» **PROBLEM TO WORK ON**
Wherever a line in the material contains the word "with", copy that line.

» **DATA TO EXAMINE**
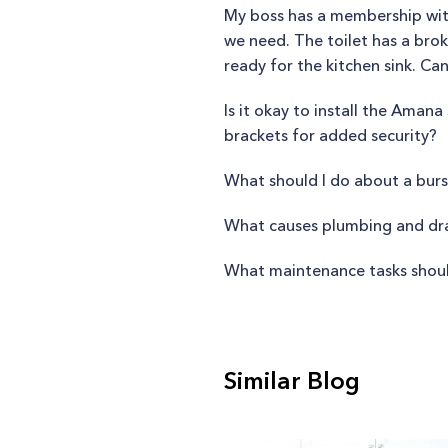
My boss has a membership with
we need. The toilet has a brok
ready for the kitchen sink. Ca
Is it okay to install the Ama
brackets for added security?
What should I do about a burs
What causes plumbing and drai
What maintenance tasks shoul
Similar Blog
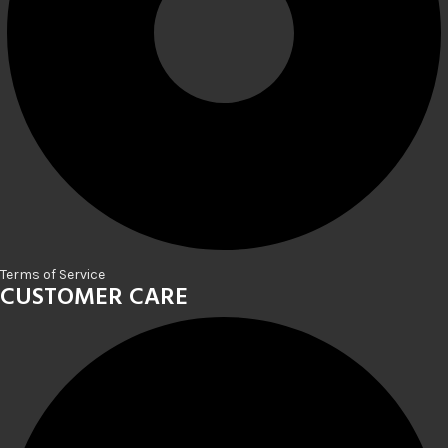
Terms of Service
CUSTOMER CARE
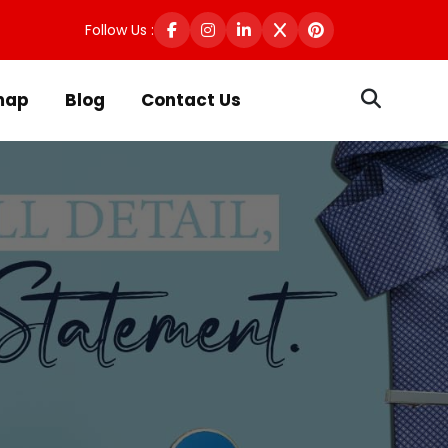
Follow Us :
map
Blog
Contact Us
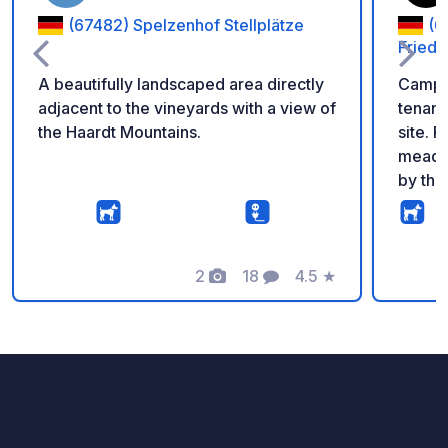
(67482) Spelzenhof Stellplätze
(6
Fried
A beautifully landscaped area directly
Campin
adjacent to the vineyards with a view of
tenant
the Haardt Mountains.
site. Pitches on well-maintained
meadow
by the
ordered at
offers
intern
2
18
4.5
★
if nec
Photos
Comments
Rating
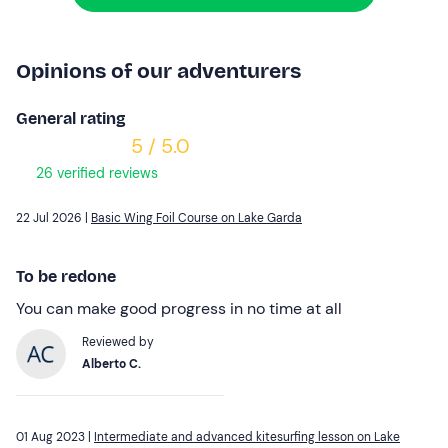
Opinions of our adventurers
General rating
5 / 5.0
26 verified reviews
22 Jul 2026 |
Basic Wing Foil Course on Lake Garda
To be redone
You can make good progress in no time at all
Reviewed by
Alberto C.
01 Aug 2023 |
Intermediate and advanced kitesurfing lesson on Lake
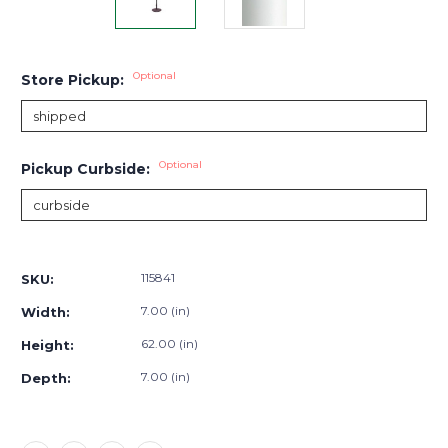
Optional
Store Pickup:
Optional
Pickup Curbside:
Current
Stock:
115841
SKU:
7.00 (in)
Width:
62.00 (in)
Height:
7.00 (in)
Depth:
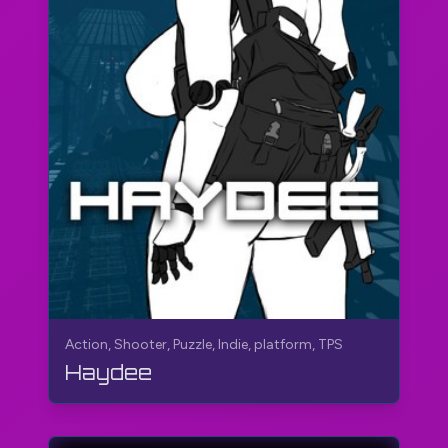
Action, Shooter, Puzzle, Indie, platform, TPS
Haydee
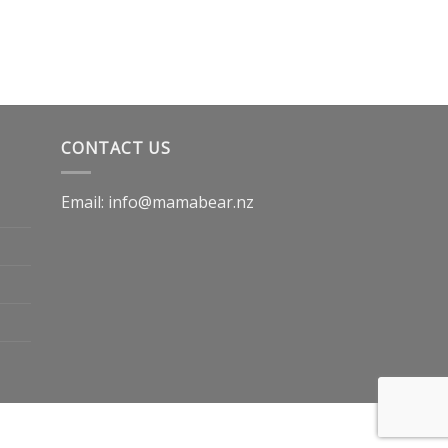
CONTACT US
Email: info@mamabear.nz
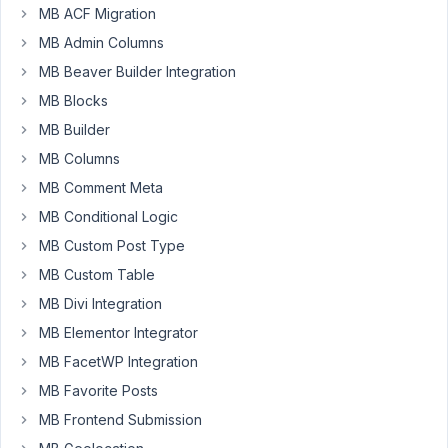
MB ACF Migration
Sorry
to
MB Admin Columns
ask
MB Beaver Builder Integration
this
MB Blocks
question
MB Builder
but
just
MB Columns
getting
MB Comment Meta
started
MB Conditional Logic
with
MB Custom Post Type
Meta
Box
MB Custom Table
and
MB Divi Integration
some
MB Elementor Integrator
of
the
MB FacetWP Integration
definitions
MB Favorite Posts
in
MB Frontend Submission
Extensions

» **OUTPUT**
My boss has a membership with
adjacent to the vineyards with a view of
with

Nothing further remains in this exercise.